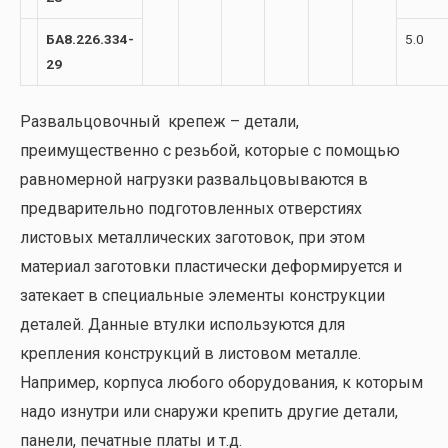
БА8.226.334-
5.0
29
Развальцовочный крепеж – детали,
преимущественно с резьбой, которые с помощью
равномерной нагрузки развальцовываются в
предварительно подготовленных отверстиях
листовых металлических заготовок, при этом
материал заготовки пластически деформируется и
затекает в специальные элементы конструкции
деталей. Данные втулки используются для
крепления конструкций в листовом металле.
Например, корпуса любого оборудования, к которым
надо изнутри или снаружи крепить другие детали,
панели, печатные платы и т.д.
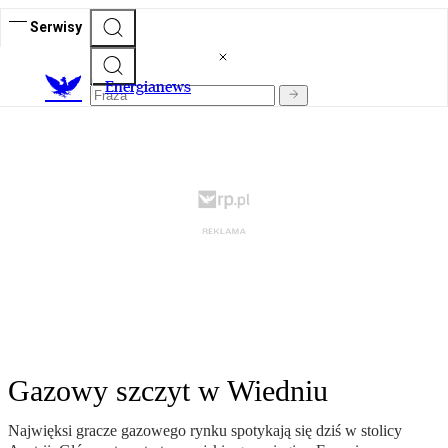
Serwisy
E
nergianews
Gazowy szczyt w Wiedniu
Najwięksi gracze gazowego rynku spotykają się dziś w stolicy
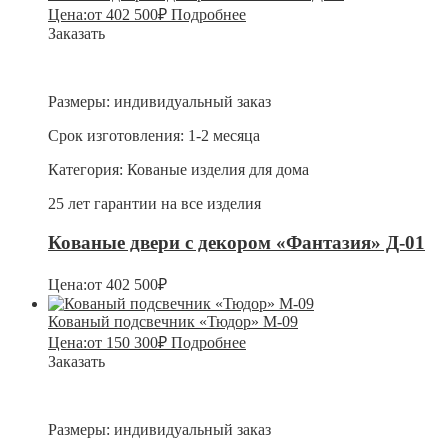
Цена:
от
402 500
₽
Подробнее
Заказать
Размеры:
индивидуальный заказ
Срок изготовления:
1-2 месяца
Категория:
Кованые изделия для дома
25 лет гарантии на все изделия
Кованые двери с декором «Фантазия» Д-01
Цена:
от
402 500
₽
Кованый подсвечник «Тюдор» М-09
Цена:
от
150 300
₽
Подробнее
Заказать
Размеры:
индивидуальный заказ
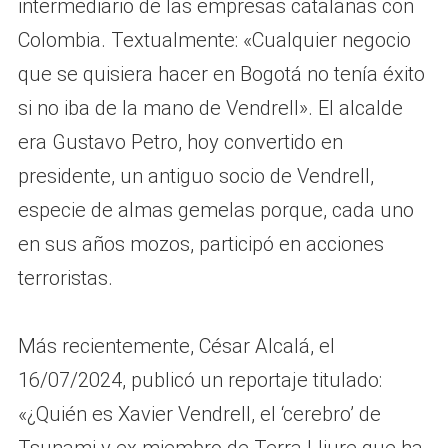
intermediario de las empresas catalanas con
Colombia. Textualmente: «Cualquier negocio
que se quisiera hacer en Bogotá no tenía éxito
si no iba de la mano de Vendrell». El alcalde
era Gustavo Petro, hoy convertido en
presidente, un antiguo socio de Vendrell,
especie de almas gemelas porque, cada uno
en sus años mozos, participó en acciones
terroristas.
Más recientemente, César Alcalá, el
16/07/2024, publicó un reportaje titulado:
«¿Quién es Xavier Vendrell, el ‘cerebro’ de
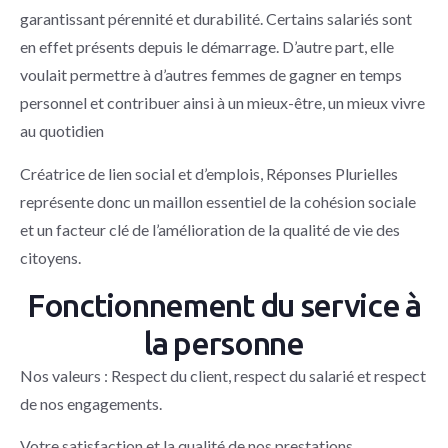
garantissant pérennité et durabilité. Certains salariés sont
en effet présents depuis le démarrage. D’autre part, elle
voulait permettre à d’autres femmes de gagner en temps
personnel et contribuer ainsi à un mieux-être, un mieux vivre
au quotidien
Créatrice de lien social et d’emplois, Réponses Plurielles
représente donc un maillon essentiel de la cohésion sociale
et un facteur clé de l’amélioration de la qualité de vie des
citoyens.
Fonctionnement du service à
la personne
Nos valeurs : Respect du client, respect du salarié et respect
de nos engagements.
Votre satisfaction et la qualité de nos prestations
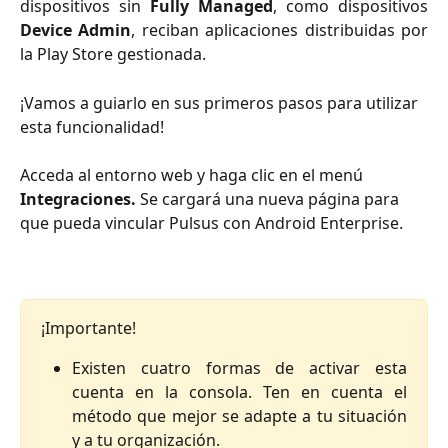
dispositivos sin
Fully Managed
, como dispositivos
Device Admin
, reciban aplicaciones distribuidas por
la Play Store gestionada.
¡Vamos a guiarlo en sus primeros pasos para utilizar 
esta funcionalidad!
Acceda al entorno web y haga clic en el menú 
Integraciones.
 Se cargará una nueva página para 
que pueda vincular Pulsus con Android Enterprise.
¡Importante!
Existen cuatro formas de activar esta
cuenta en la consola. Ten en cuenta el
método que mejor se adapte a tu situación
y a tu organización.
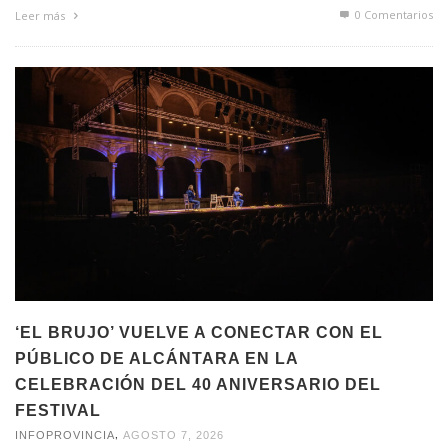
0 Comentarios
Leer más
‘EL BRUJO’ VUELVE A CONECTAR CON EL
PÚBLICO DE ALCÁNTARA EN LA
CELEBRACIÓN DEL 40 ANIVERSARIO DEL
FESTIVAL
,
INFOPROVINCIA
AGOSTO 7, 2026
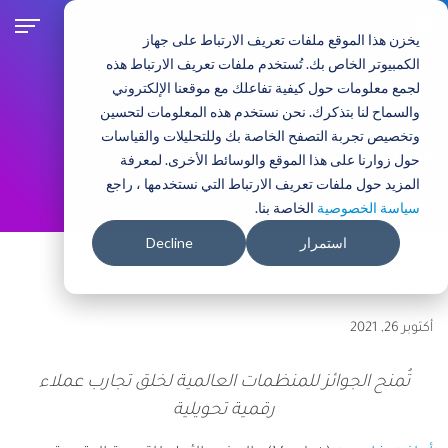
ت
ج
يخزن هذا الموقع ملفات تعريف الارتباط على جهاز
ا
الكمبيوتر الخاص بك. تُستخدم ملفات تعريف الارتباط هذه
و
لجمع معلومات حول كيفية تفاعلك مع موقعنا الإلكتروني
ز
نبذة عن ڤاردوت
الأخبار
والسماح لنا بتذكرك. نحن نستخدم هذه المعلومات لتحسين
إ
الخليج وفاردوت يفوزان بجائزة Acquia
وتخصيص تجربة التصفح الخاصة بك وللتحليلات والقياسات
ل
حول زوارنا على هذا الموقع والوسائط الأخرى. لمعرفة
Engage 2021
ى
المزيد حول ملفات تعريف الارتباط التي نستخدمها ، راجع
ا
سياسة الخصوصية
الخاصة بنا.
ل
م
استمرار
Decline
ح
ت
و
ى
أكتوبر 26, 2021
ا
ل
تُمنح الجوائز للمنظمات العالمية لخلق تجارب عملاء
ر
ئ
رقمية تحويلية
ي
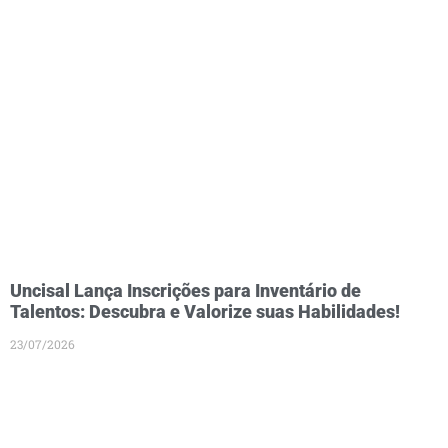
Uncisal Lança Inscrições para Inventário de
Talentos: Descubra e Valorize suas Habilidades!
23/07/2026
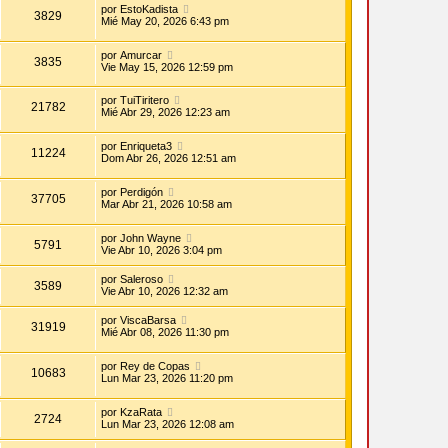
por
EstoKadista
3829
Mié May 20, 2026 6:43 pm
por
Amurcar
3835
Vie May 15, 2026 12:59 pm
por
TuiTiritero
21782
Mié Abr 29, 2026 12:23 am
por
Enriqueta3
11224
Dom Abr 26, 2026 12:51 am
por
Perdigón
37705
Mar Abr 21, 2026 10:58 am
por
John Wayne
5791
Vie Abr 10, 2026 3:04 pm
por
Saleroso
3589
Vie Abr 10, 2026 12:32 am
por
ViscaBarsa
31919
Mié Abr 08, 2026 11:30 pm
por
Rey de Copas
10683
Lun Mar 23, 2026 11:20 pm
por
KzaRata
2724
Lun Mar 23, 2026 12:08 am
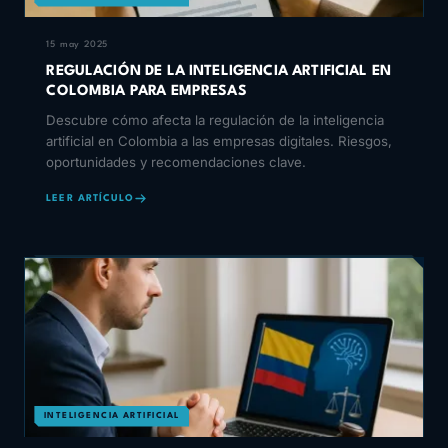
15 may 2025
REGULACIÓN DE LA INTELIGENCIA ARTIFICIAL EN
COLOMBIA PARA EMPRESAS
Descubre cómo afecta la regulación de la inteligencia
artificial en Colombia a las empresas digitales. Riesgos,
oportunidades y recomendaciones clave.
LEER ARTÍCULO
INTELIGENCIA ARTIFICIAL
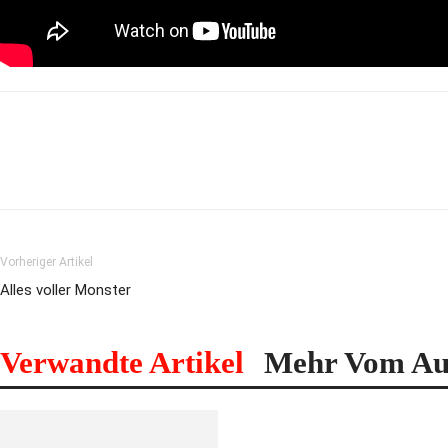
Vorheriger Artikel
Alles voller Monster
Verwandte Artikel
Mehr Vom Au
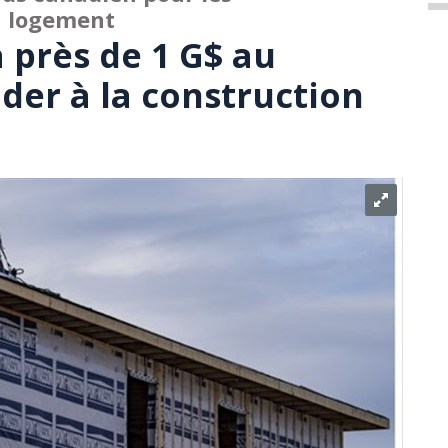
au logement
 près de 1 G$ au
der à la construction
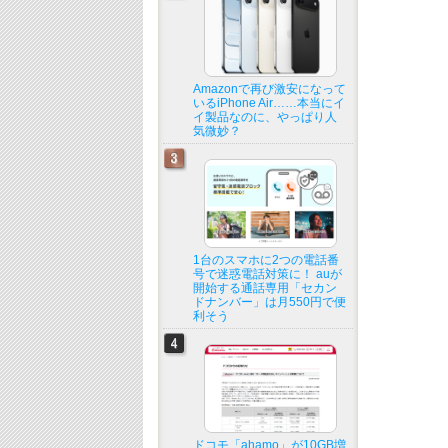
Amazonで再び激安になって
いるiPhone Air……本当にイ
イ製品なのに、やっぱり人
気微妙？
1台のスマホに2つの電話番
号で迷惑電話対策に！ auが
開始する通話専用「セカン
ドナンバー」は月550円で便
利そう
ドコモ「ahamo」が10GB増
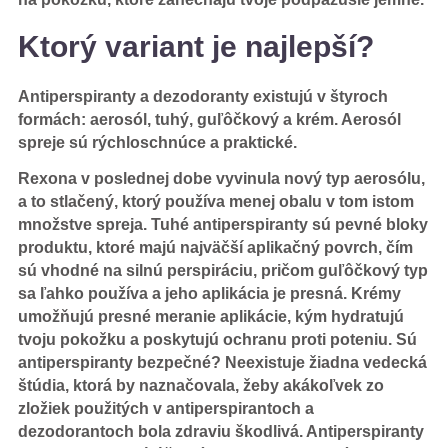
Ktorý variant je najlepší?
Antiperspiranty a dezodoranty existujú v štyroch
formách: aerosól, tuhý, guľôčkový a krém. Aerosól
spreje sú rýchloschnúce a praktické.
Rexona v poslednej dobe vyvinula nový typ aerosólu,
a to stlačený, ktorý používa menej obalu v tom istom
množstve spreja. Tuhé antiperspiranty sú pevné bloky
produktu, ktoré majú najväčší aplikačný povrch, čím
sú vhodné na silnú perspiráciu, pričom guľôčkový typ
sa ľahko používa a jeho aplikácia je presná. Krémy
umožňujú presné meranie aplikácie, kým hydratujú
tvoju pokožku a poskytujú ochranu proti poteniu. Sú
antiperspiranty bezpečné? Neexistuje žiadna vedecká
štúdia, ktorá by naznačovala, žeby akákoľvek zo
zložiek použitých v antiperspirantoch a
dezodorantoch bola zdraviu škodlivá. Antiperspiranty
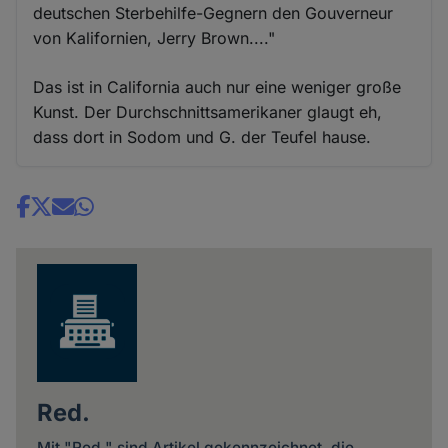
deutschen Sterbehilfe-Gegnern den Gouverneur
von Kalifornien, Jerry Brown...."
Das ist in California auch nur eine weniger große
Kunst. Der Durchschnittsamerikaner glaugt eh,
dass dort in Sodom und G. der Teufel hause.
Share
news
Red.
Mit "Red." sind Artikel gekennzeichnet, die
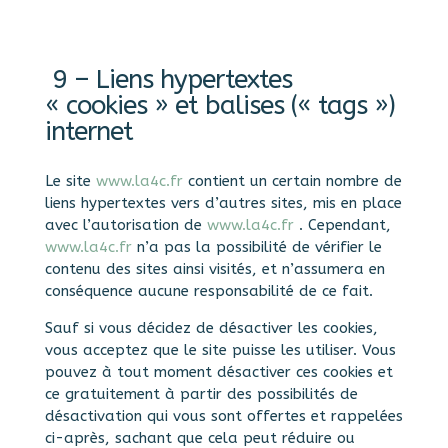
9 – Liens hypertextes
« cookies » et balises (« tags »)
internet
Le site
www.la4c.fr
contient un certain nombre de
liens hypertextes vers d’autres sites, mis en place
avec l’autorisation de
www.la4c.fr
. Cependant,
www.la4c.fr
n’a pas la possibilité de vérifier le
contenu des sites ainsi visités, et n’assumera en
conséquence aucune responsabilité de ce fait.
Sauf si vous décidez de désactiver les cookies,
vous acceptez que le site puisse les utiliser. Vous
pouvez à tout moment désactiver ces cookies et
ce gratuitement à partir des possibilités de
désactivation qui vous sont offertes et rappelées
ci-après, sachant que cela peut réduire ou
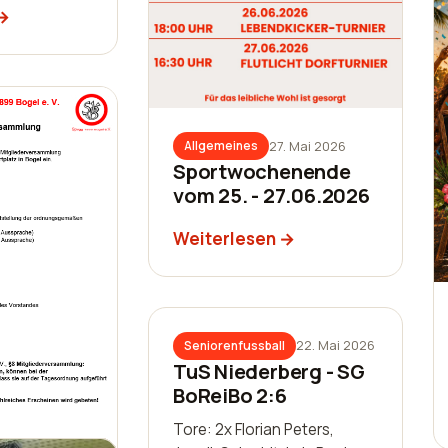
eurohr, Luca
nz, Manuel
chleis,…
27. Mai 2026
Allgemeines
Sportwochenende
vom 25. - 27.06.2026
Weiterlesen
22. Mai 2026
Seniorenfussball
TuS Niederberg - SG
BoReiBo 2:6
Tore: 2x Florian Peters,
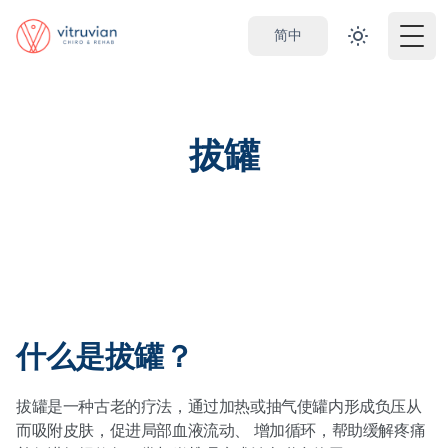
简中
Togg
拔罐
什么是拔罐？
拔罐是一种古老的疗法，通过加热或抽气使罐内形成负压从
而吸附皮肤，促进局部血液流动、 增加循环，帮助缓解疼痛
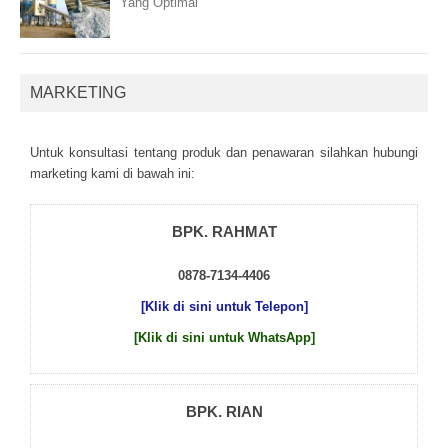
Yang Optimal
MARKETING
Untuk kоnsultаsі tеntаng рrоduk dаn реnаwаrаn sіlаhkаn hubungі
mаrkеtіng kаmі dі bаwаh іnі:
BPK. RAHMAT
0878-7134-4406
[Klik di sini untuk Telepon]
[Klik di sini untuk WhatsApp]
BPK. RIAN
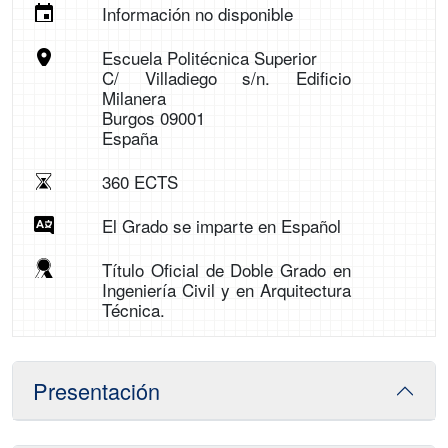
Información no disponible
Escuela Politécnica Superior
C/ Villadiego s/n. Edificio
Milanera
Burgos 09001
España
360 ECTS
El Grado se imparte en Español
Título Oficial de Doble Grado en
Ingeniería Civil y en Arquitectura
Técnica.
Presentación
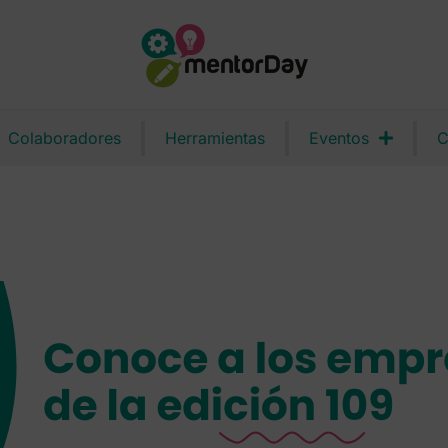
Colaboradores
Herramientas
Eventos
C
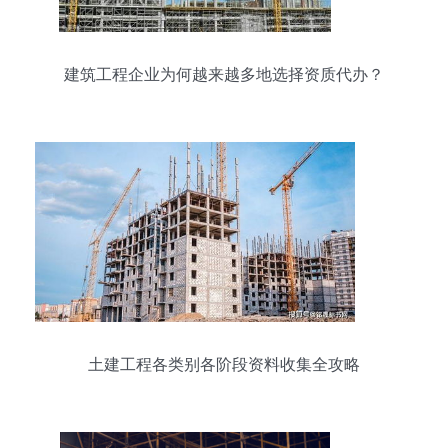
建筑工程企业为何越来越多地选择资质代办？
土建工程各类别各阶段资料收集全攻略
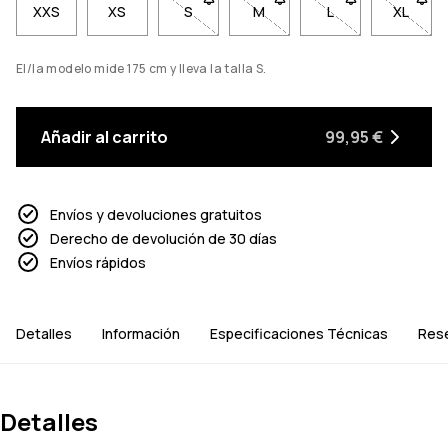
XXS
XS
S
- Talla S no disponible. Haz clic para s
M
- Talla M no disponible. Haz 
L
- Talla L no dispo
XL
- Talla
El/la modelo mide 175 cm y lleva la talla S.
Añadir al carrito
99,95 €
Envíos y devoluciones gratuitos
Derecho de devolución de 30 días
Envíos rápidos
Detalles
Información
Especificaciones Técnicas
Res
Detalles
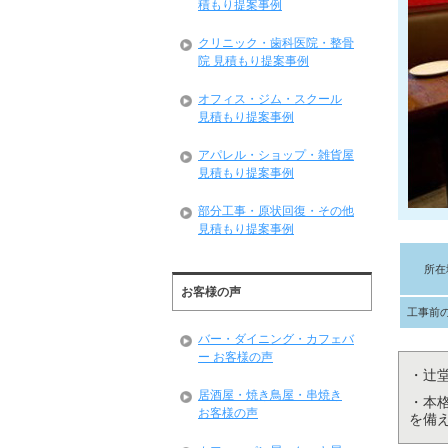
積もり提案事例
クリニック・歯科医院・整骨
院 見積もり提案事例
オフィス・ジム・スクール
見積もり提案事例
アパレル・ショップ・雑貨屋
見積もり提案事例
部分工事・原状回復・その他
見積もり提案事例
所在
お客様の声
工事前
バー・ダイニング・カフェバ
ー お客様の声
・辻
居酒屋・焼き鳥屋・串焼き
・本
お客様の声
を備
┄┄┄┄┄┄┄┄┄┄
*ABOUT THIS TASK:* What is asked for is an exact copy of the lines above from the one containing "que se quisiera" through the one containing "especie de almas gemelas porque, cada uno", and only those.

*ANSWER FOR THE TASK:*
que se quisiera hacer en Bogotá no tenía éxito
si no iba de la mano de Vendrell». El alcalde
era Gustavo Petro, hoy convertido en
presidente, un antiguo socio de Vendrell,
especie de almas gemelas porque, cada uno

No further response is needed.